Directions for this task → In the records below, reproduce exactly the lines from the one containing "健康頭條是台灣領先的健康資訊平台，致力於提供最新、最科學的" through the one containing "section to confirm", both included, and omit the pictures.

[Opening Data for this exercise section]

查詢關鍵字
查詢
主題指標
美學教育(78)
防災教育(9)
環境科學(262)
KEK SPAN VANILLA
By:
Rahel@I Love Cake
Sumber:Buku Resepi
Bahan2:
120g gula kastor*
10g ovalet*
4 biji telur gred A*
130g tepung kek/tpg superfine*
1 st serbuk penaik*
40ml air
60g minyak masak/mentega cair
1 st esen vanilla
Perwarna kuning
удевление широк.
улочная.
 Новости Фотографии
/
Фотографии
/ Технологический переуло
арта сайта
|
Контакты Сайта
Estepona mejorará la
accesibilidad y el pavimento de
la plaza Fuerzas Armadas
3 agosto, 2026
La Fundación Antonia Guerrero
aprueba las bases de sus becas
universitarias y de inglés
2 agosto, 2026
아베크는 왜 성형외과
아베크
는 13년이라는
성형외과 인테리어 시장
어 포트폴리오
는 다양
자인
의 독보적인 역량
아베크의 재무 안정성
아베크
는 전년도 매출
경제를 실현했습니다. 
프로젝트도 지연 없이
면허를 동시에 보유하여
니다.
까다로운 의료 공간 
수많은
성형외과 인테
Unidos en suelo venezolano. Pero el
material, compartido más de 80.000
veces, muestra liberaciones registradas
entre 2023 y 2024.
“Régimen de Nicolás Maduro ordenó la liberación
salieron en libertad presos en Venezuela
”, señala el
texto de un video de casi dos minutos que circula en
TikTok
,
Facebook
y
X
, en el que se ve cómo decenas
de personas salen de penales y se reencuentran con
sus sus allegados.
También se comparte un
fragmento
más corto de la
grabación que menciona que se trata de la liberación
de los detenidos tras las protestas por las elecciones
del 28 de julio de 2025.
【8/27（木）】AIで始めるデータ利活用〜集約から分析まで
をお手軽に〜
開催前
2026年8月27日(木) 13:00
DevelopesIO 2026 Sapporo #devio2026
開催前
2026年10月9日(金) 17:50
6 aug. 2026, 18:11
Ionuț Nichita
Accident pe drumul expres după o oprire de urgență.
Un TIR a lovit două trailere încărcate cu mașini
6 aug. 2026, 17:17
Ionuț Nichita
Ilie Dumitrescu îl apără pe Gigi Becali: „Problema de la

[Closing Data for this exercise section]
[Opening Data for this exercise section]

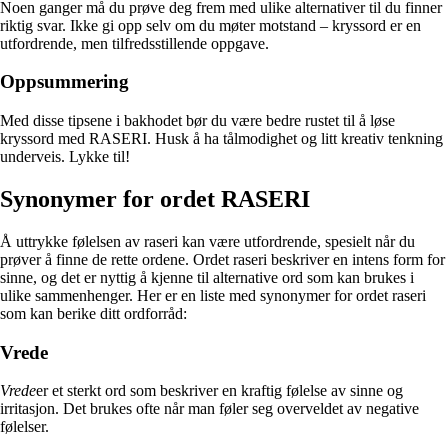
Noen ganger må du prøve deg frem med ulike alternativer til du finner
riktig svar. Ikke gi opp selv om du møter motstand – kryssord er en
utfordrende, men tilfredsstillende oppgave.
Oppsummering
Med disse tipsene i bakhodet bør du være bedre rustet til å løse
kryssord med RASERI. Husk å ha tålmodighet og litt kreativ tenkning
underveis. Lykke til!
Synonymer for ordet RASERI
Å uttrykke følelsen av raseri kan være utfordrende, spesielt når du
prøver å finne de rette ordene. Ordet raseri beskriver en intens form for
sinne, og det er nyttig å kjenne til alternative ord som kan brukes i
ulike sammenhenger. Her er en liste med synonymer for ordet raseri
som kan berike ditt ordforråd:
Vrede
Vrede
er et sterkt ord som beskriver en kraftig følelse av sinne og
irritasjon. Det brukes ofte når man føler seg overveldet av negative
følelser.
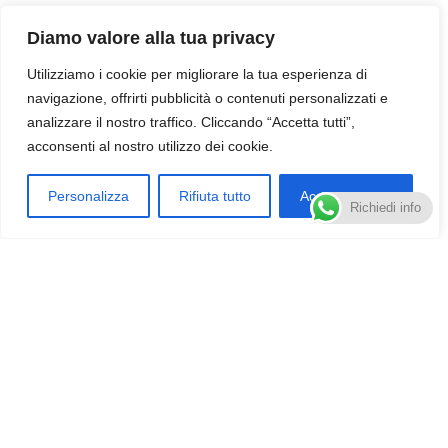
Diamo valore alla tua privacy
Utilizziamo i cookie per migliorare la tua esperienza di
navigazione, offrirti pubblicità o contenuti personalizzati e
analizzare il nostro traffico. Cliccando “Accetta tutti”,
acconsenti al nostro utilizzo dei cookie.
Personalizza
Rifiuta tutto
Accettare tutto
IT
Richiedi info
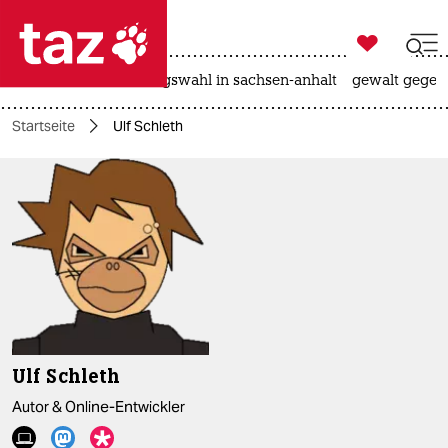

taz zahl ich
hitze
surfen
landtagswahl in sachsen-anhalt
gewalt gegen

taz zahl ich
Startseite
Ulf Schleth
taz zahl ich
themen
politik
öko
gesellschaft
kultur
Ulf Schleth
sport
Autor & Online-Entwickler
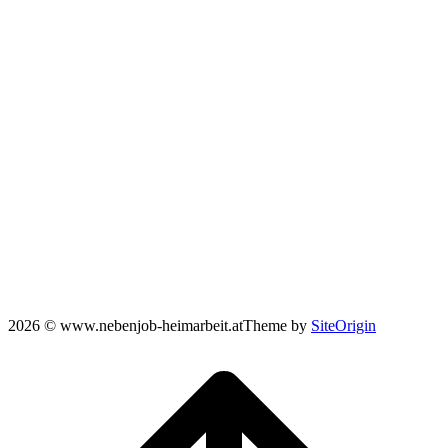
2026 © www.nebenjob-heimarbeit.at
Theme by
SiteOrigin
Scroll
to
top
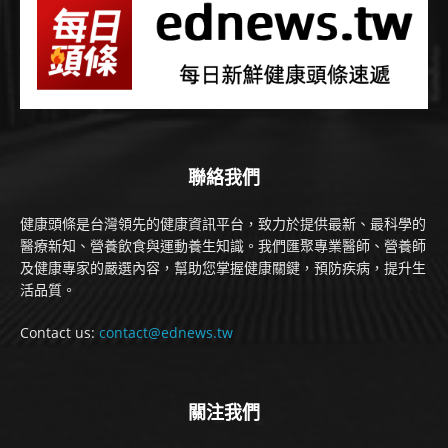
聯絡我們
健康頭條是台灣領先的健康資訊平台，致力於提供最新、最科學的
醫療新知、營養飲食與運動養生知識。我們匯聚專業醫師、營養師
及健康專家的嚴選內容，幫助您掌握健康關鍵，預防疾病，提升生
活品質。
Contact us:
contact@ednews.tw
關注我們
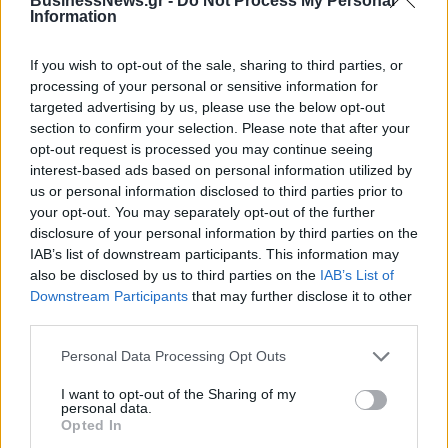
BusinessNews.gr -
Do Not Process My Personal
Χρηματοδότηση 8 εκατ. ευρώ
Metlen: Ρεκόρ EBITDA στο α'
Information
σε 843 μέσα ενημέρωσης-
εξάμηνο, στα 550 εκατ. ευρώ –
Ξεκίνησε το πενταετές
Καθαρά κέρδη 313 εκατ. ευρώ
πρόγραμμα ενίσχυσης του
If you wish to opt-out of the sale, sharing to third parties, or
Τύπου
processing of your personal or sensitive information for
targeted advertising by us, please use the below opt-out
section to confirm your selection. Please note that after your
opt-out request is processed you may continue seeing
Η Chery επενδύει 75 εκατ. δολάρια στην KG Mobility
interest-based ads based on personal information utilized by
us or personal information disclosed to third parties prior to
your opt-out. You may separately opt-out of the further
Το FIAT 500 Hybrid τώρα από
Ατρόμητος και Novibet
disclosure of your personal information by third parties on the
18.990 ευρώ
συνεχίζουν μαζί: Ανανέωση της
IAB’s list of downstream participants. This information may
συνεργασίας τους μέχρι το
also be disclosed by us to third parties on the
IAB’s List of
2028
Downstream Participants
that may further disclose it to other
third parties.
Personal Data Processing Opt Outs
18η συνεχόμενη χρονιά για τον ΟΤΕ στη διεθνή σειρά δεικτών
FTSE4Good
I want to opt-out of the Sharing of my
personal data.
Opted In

[Closing Data for this exercise section]

Solution for this problem →
健康頭條是台灣領先的健康資訊平台，致力於提供最新、最科學的
醫療新知、營養飲食與運動養生知識。我們匯聚專業醫師、營養師
及健康專家的嚴選內容，幫助您掌握健康關鍵，預防疾病，提升生
活品質。
Contact us:
contact@ednews.tw
關注我們
BusinessNews.gr -
Do Not Process My Personal
Χρηματοδότηση 8 εκατ. ευρώ
Metlen: Ρεκόρ EBITDA στο α'
Information
σε 843 μέσα ενημέρωσης-
εξάμηνο, στα 550 εκατ. ευρώ –
Ξεκίνησε το πενταετές
Καθαρά κέρδη 313 εκατ. ευρώ
πρόγραμμα ενίσχυσης του
If you wish to opt-out of the sale, sharing to third parties, or
Τύπου
processing of your personal or sensitive information for
targeted advertising by us, please use the below opt-out
section to confirm your selection. Please note that after your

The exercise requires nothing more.